The government on Monday fixed the issue price of the initial public offer (IPO) of state-run explorer Oil India at Rs 1,050 per share, raising a cumulative Rs 4,982 crore.
The IPO of 11% fresh equity shares would fetch Rs 4,982 crore at the higher end of the Rs 950-1,050 price band. Further, the government would sell its 10% stake to state refiners at the issue price for Rs 2,205 crore. “The company would be listed on the bourses on September 30,” Oil India Chairman N M Borah told reporters here.
About 99% of the issue was subscribed at the higher end of the price band, official sources said.

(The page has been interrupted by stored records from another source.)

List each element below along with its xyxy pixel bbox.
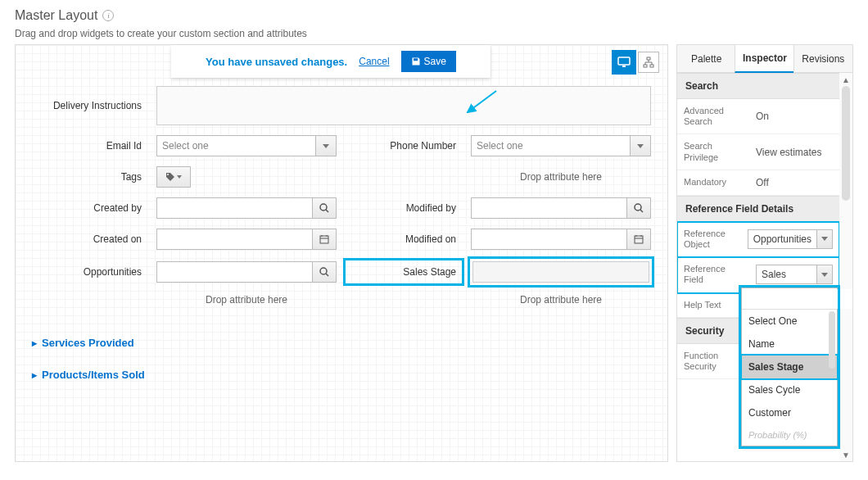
reference-field-value: Sales Stage xyxy=(756,265,816,284)
modified-on-input[interactable] xyxy=(471,229,651,250)
kv-key: Mandatory xyxy=(677,170,749,195)
calendar-icon[interactable] xyxy=(312,229,337,250)
section-services-label: Services Provided xyxy=(42,337,134,349)
field-label-tags: Tags xyxy=(32,171,147,183)
opportunities-input[interactable] xyxy=(156,261,337,283)
cancel-link[interactable]: Cancel xyxy=(359,56,389,67)
svg-point-5 xyxy=(167,174,169,175)
kv-key: Reference Object xyxy=(677,222,741,256)
reference-field-select[interactable]: Sales Stage xyxy=(756,265,833,284)
save-button-label: Save xyxy=(424,56,446,67)
calendar-icon[interactable] xyxy=(626,229,651,250)
svg-rect-0 xyxy=(618,57,630,65)
search-icon[interactable] xyxy=(626,197,651,219)
field-label-modified-by: Modified by xyxy=(346,202,461,214)
search-icon[interactable] xyxy=(312,197,337,219)
dropdown-scrollbar[interactable] xyxy=(827,310,837,446)
unsaved-message: You have unsaved changes. xyxy=(206,56,347,68)
dropdown-search-input[interactable] xyxy=(742,289,852,309)
reference-object-select[interactable]: Opportunities xyxy=(748,229,833,249)
scroll-thumb[interactable] xyxy=(842,86,850,201)
tags-cell xyxy=(156,166,337,188)
scroll-up-icon[interactable]: ▲ xyxy=(839,73,852,86)
created-on-input[interactable] xyxy=(156,229,337,250)
chevron-down-icon xyxy=(177,175,182,179)
kv-row: Search Privilege View estimates xyxy=(677,134,839,170)
svg-rect-9 xyxy=(635,236,643,243)
dropdown-option[interactable]: Sales Cycle xyxy=(742,378,837,401)
kv-row: Mandatory Off xyxy=(677,170,839,196)
structure-view-button[interactable] xyxy=(638,52,659,73)
kv-val: Off xyxy=(749,170,839,195)
chevron-right-icon: ▸ xyxy=(32,369,37,381)
dropdown-search xyxy=(742,288,837,310)
unsaved-changes-bar: You have unsaved changes. Cancel Save xyxy=(171,45,491,78)
kv-key: Function Security xyxy=(677,344,749,378)
field-label-created-by: Created by xyxy=(32,202,147,214)
chevron-down-icon xyxy=(816,229,833,249)
section-header-search: Search xyxy=(677,73,839,99)
section-services[interactable]: ▸ Services Provided xyxy=(16,330,667,355)
field-label-delivery: Delivery Instructions xyxy=(32,100,147,111)
tab-palette[interactable]: Palette xyxy=(676,44,736,73)
page-title-text: Master Layout xyxy=(15,8,97,23)
dropdown-option-selected[interactable]: Sales Stage xyxy=(742,355,837,378)
tab-revisions[interactable]: Revisions xyxy=(793,44,853,73)
delivery-instructions-textarea[interactable] xyxy=(156,86,651,125)
save-icon xyxy=(411,57,421,66)
kv-row: Advanced Search On xyxy=(677,99,839,134)
field-label-created-on: Created on xyxy=(32,233,147,245)
kv-key: Reference Field xyxy=(677,257,749,292)
email-select-value: Select one xyxy=(156,135,315,156)
drop-hint[interactable]: Drop attribute here xyxy=(156,294,337,306)
svg-rect-2 xyxy=(647,57,650,60)
dropdown-option[interactable]: Customer xyxy=(742,401,837,424)
panel-body: Search Advanced Search On Search Privile… xyxy=(677,73,852,461)
sales-stage-input[interactable] xyxy=(472,261,649,283)
kv-key: Help Text xyxy=(677,293,749,317)
modified-by-input[interactable] xyxy=(471,197,651,219)
kv-key: Advanced Search xyxy=(677,99,749,134)
chevron-down-icon xyxy=(315,135,337,156)
email-select[interactable]: Select one xyxy=(156,135,337,156)
side-tabs: Palette Inspector Revisions xyxy=(677,45,852,73)
created-by-input[interactable] xyxy=(156,197,337,219)
panel-scrollbar[interactable]: ▲ ▼ xyxy=(839,73,852,461)
tags-button[interactable] xyxy=(156,166,191,188)
kv-val: On xyxy=(749,99,839,134)
reference-object-row: Reference Object Opportunities xyxy=(677,222,839,257)
field-label-modified-on: Modified on xyxy=(346,233,461,245)
drop-hint[interactable]: Drop attribute here xyxy=(471,171,651,183)
phone-select[interactable]: Select one xyxy=(471,135,651,156)
sales-stage-field-wrap[interactable] xyxy=(471,260,651,284)
dropdown-option[interactable]: Select One xyxy=(742,310,837,333)
save-button[interactable]: Save xyxy=(401,51,456,72)
section-products[interactable]: ▸ Products/Items Sold xyxy=(16,362,667,387)
monitor-icon xyxy=(617,57,631,68)
scroll-thumb[interactable] xyxy=(829,311,835,369)
kv-val: View estimates xyxy=(749,134,839,169)
dropdown-option[interactable]: Probability (%) xyxy=(742,424,837,446)
desktop-view-button[interactable] xyxy=(613,52,635,73)
layout-canvas[interactable]: You have unsaved changes. Cancel Save De… xyxy=(15,44,668,462)
sitemap-icon xyxy=(643,57,654,68)
field-label-sales-stage[interactable]: Sales Stage xyxy=(346,261,461,283)
tab-inspector[interactable]: Inspector xyxy=(735,44,794,73)
kv-val: Opportunities xyxy=(741,222,839,256)
scroll-down-icon[interactable]: ▼ xyxy=(839,448,852,461)
page-title: Master Layout i xyxy=(15,8,853,23)
drop-hint[interactable]: Drop attribute here xyxy=(471,294,651,306)
section-header-reference: Reference Field Details xyxy=(677,196,839,222)
info-icon[interactable]: i xyxy=(102,10,114,21)
svg-rect-1 xyxy=(622,66,626,67)
field-label-email: Email Id xyxy=(32,140,147,152)
search-icon[interactable] xyxy=(312,261,337,283)
chevron-down-icon xyxy=(816,265,833,284)
dropdown-option[interactable]: Name xyxy=(742,333,837,355)
tag-icon xyxy=(165,172,175,182)
kv-key: Search Privilege xyxy=(677,134,749,169)
form-grid: Delivery Instructions Email Id Select on… xyxy=(16,86,667,306)
svg-rect-3 xyxy=(644,65,647,67)
svg-rect-4 xyxy=(650,65,653,67)
svg-point-10 xyxy=(320,268,327,274)
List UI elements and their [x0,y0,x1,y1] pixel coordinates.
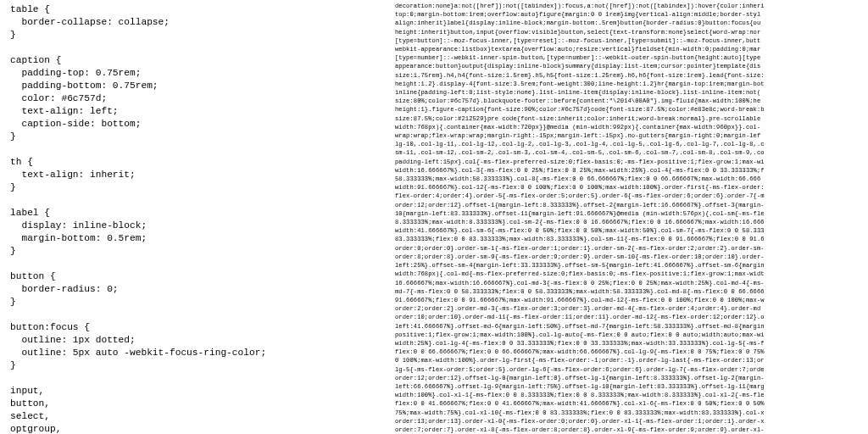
right-code-line: wrap:wrap;flex-wrap:wrap;margin-right:-1… [395,131,863,140]
right-code-line: width:100%}.col-xl-1{-ms-flex:0 0 8.3333… [395,391,863,399]
right-code-line: padding-left:15px}.col{-ms-flex-preferre… [395,158,863,166]
right-code-line: lg-10,.col-lg-11,.col-lg-12,.col-lg-2,.c… [395,140,863,148]
right-code-line: [type=button]::-moz-focus-inner,[type=re… [395,36,863,45]
right-code-line: 58.333333%;max-width:58.333333%}.col-8{-… [395,175,863,183]
right-code-line: 0 100%;max-width:100%}.order-lg-first{-m… [395,356,863,364]
right-code-line: 8.333333%;max-width:8.333333%}.col-sm-2{… [395,218,863,226]
right-code-line: flex:0 0 66.666667%;flex:0 0 66.666667%;… [395,348,863,356]
right-code-line: inline{padding-left:0;list-style:none}.l… [395,88,863,97]
right-code-line: order:12;order:12}.offset-lg-0{margin-le… [395,374,863,382]
right-code-line: size:80%;color:#6c757d}.blockquote-foote… [395,97,863,105]
right-code-line: left:41.666667%}.offset-md-6{margin-left… [395,322,863,331]
right-code-line: size:87.5%;color:#212529}pre code{font-s… [395,114,863,123]
right-code-line: lg-5{-ms-flex-order:5;order:5}.order-lg-… [395,365,863,374]
right-code-line: sm-11,.col-sm-12,.col-sm-2,.col-sm-3,.co… [395,148,863,157]
right-code-line: webkit-appearance:listbox}textarea{overf… [395,45,863,53]
right-code-line: height:inherit}button,input{overflow:vis… [395,28,863,36]
right-code-line: width:91.666667%}.col-12{-ms-flex:0 0 10… [395,183,863,192]
right-code-line: 10{margin-left:83.333333%}.offset-11{mar… [395,209,863,218]
right-code-line: order:12;order:12}.offset-1{margin-left:… [395,201,863,209]
right-code-line: height:1.2}.display-4{font-size:3.5rem;f… [395,80,863,88]
right-code-line: flex-order:4;order:4}.order-5{-ms-flex-o… [395,192,863,200]
right-code-line: width:768px){.container{max-width:720px}… [395,123,863,131]
right-code-line: [type=number]::-webkit-inner-spin-button… [395,53,863,62]
right-code-line: order:13;order:13}.order-xl-0{-ms-flex-o… [395,417,863,426]
right-code-line: order:10;order:10}.order-md-11{-ms-flex-… [395,313,863,321]
right-code-line: 91.666667%;flex:0 0 91.666667%;max-width… [395,296,863,304]
right-code-line: height:1}.figure-caption{font-size:90%;c… [395,105,863,114]
right-code-line: order:0;order:0}.order-sm-1{-ms-flex-ord… [395,244,863,253]
left-column: table { border-collapse: collapse; } cap… [0,0,390,434]
right-code-line: order:8;order:8}.order-sm-9{-ms-flex-ord… [395,253,863,261]
right-code-line: left:66.666667%}.offset-lg-9{margin-left… [395,382,863,391]
right-code-line: align:inherit}label{display:inline-block… [395,19,863,27]
right-code-line: md-7{-ms-flex:0 0 58.333333%;flex:0 0 58… [395,287,863,296]
right-code-line: decoration:none}a:not([href]):not([tabin… [395,2,863,10]
right-code-line: 16.666667%;max-width:16.666667%}.col-md-… [395,279,863,287]
right-code-line: top:0;margin-bottom:1rem;overflow:auto}f… [395,10,863,19]
right-code-line: width:16.666667%}.col-3{-ms-flex:0 0 25%… [395,166,863,175]
right-code-line: appearance:button}output{display:inline-… [395,62,863,70]
right-column: decoration:none}a:not([href]):not([tabin… [390,0,868,434]
right-code-line: order:7;order:7}.order-xl-8{-ms-flex-ord… [395,426,863,434]
left-code-block: table { border-collapse: collapse; } cap… [10,3,383,434]
right-code-line: 83.333333%;flex:0 0 83.333333%;max-width… [395,235,863,243]
right-code-line: positive:1;flex-grow:1;max-width:100%}.c… [395,331,863,339]
code-diff-view: table { border-collapse: collapse; } cap… [0,0,868,434]
right-code-line: width:25%}.col-lg-4{-ms-flex:0 0 33.3333… [395,339,863,348]
right-code-line: width:768px){.col-md{-ms-flex-preferred-… [395,270,863,278]
right-code-line: left:25%}.offset-sm-4{margin-left:33.333… [395,261,863,270]
right-code-line: width:41.666667%}.col-sm-6{-ms-flex:0 0 … [395,226,863,235]
right-code-line: 75%;max-width:75%}.col-xl-10{-ms-flex:0 … [395,409,863,417]
right-code-line: flex:0 0 41.666667%;flex:0 0 41.666667%;… [395,399,863,408]
right-code-line: order:2;order:2}.order-md-3{-ms-flex-ord… [395,304,863,313]
right-code-line: size:1.75rem}.h4,h4{font-size:1.5rem}.h5… [395,71,863,80]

The IPO of OIL, which ended on September 10, got subscribed 30.81 times the shares on offer.
The state-run firm received overwhelming response from institutional investors who subscribed about 54 times of the portion reserved for them. Non-institutional and retail investors bid for 9.77 times and 1.14 times respectively of the shares on offer.
Under the twin offer for disinvestment, the Miniratna PSU, which produces 3.5 million tonne of oil annually, will offer fresh equity of 2.64 crore shares or 11% while the government will put on offer 10% of its stake in the company to state refiners. Of the 10% stake, IOC will get about 5%, while HPCL and BPCL would take about 2.5% each.
Post-IPO and disinvestment, the government’s stake in the company will decrease to 78.50% from the present 98.13%. The IPO proceeds would be used to fund the capex requirement of Rs 2,300 crore for 2009-10 and Rs 2,400 crore for 2010-11, sources said.